## Required work
Could you show each line of the records that contains the word "para"?

## Data listing
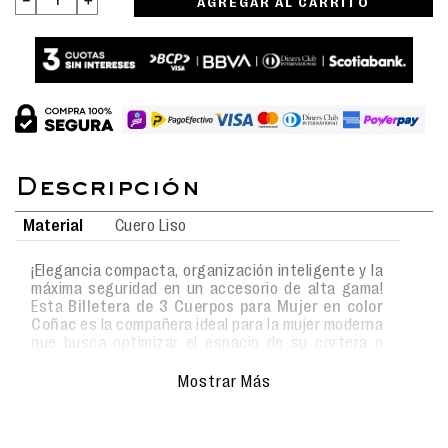
AGREGAR AL CARRITO
Material
Cuero Liso
¡Elegancia compacta, organización inteligente y la
máxima seguridad en un accesorio de alta gama!
Esta
Billetera de 3 Cuerpos para Mujer en color
Coñac
es la compañera ideal para la mujer moderna
que busca optimizar el espacio de su cartera o
mochila sin renunciar a la distinción del cuero
legítimo. Con unas dimensiones sumamente
Mostrar Más
prácticas de
11 cm de largo por 9 cm de ancho
,
este modelo ofrece una estructura completa y
sofisticada para tu día a día.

## Reply to the task
Billetera de 3 Cuerpos para Mujer en color
es la compañera ideal para la mujer moderna
sofisticada para tu día a día.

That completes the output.